OT Cybersecurity

Overview

OT (Operational Technology) Cybersecurity addresses the protection of physical infrastructure control systems — PLCs, IPCs, SCADAs, building management systems, and robotic platforms — in data center environments. Unlike IT cybersecurity, which protects data and digital services, OT cybersecurity defends the systems that control physical processes: power distribution, cooling, fire suppression, physical access, and increasingly, autonomous robots operating on the data hall floor. Historically, OT systems were air-gapped from IT networks and security was addressed through physical isolation. Under Industry 4.0 and 5.0, the IT/OT boundary has blurred as OT devices connect to enterprise networks, cloud platforms, and fleet management systems, exposing them to attack vectors that were previously irrelevant.

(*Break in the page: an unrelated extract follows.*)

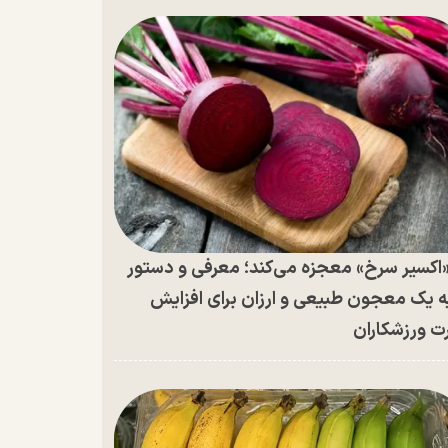
اکسیر سرخ» معجزه می‌کند؛ معرفی و دستور
ه یک معجون طبیعی و ارزان برای افزایش
ت ورزشکاران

The stakes of OT attacks on data center infrastructure are categorically different from IT breaches. While an IT breach may compromise data confidentiality, an OT attack can cause physical damage, safety hazards, and cascading facility failures. The history of OT attacks — Stuxnet (2010, physical damage to Iranian centrifuges via compromised PLCs), Triton (2017, targeting safety instrumented systems at a Saudi petrochemical plant), the Ukrainian Power Grid attack (2015, widespread blackout via BlackEnergy malware), LockerGoga (2019, Norsk Hydro ransomware), and NotPetya (2017, billions in global damages) — demonstrates that while OT attacks are infrequent, their consequences range from severe to catastrophic. As data centers deploy increasing numbers of connected robots, AGVs, drones, and IoT sensors via DC-Automation-And-Robotics, each device expands the facility's attack surface. The OCP DC Automation cybersecurity framework, developed with contributions from Microsoft and Meta, addresses this through six defensive layers spanning hardware through testing and validation.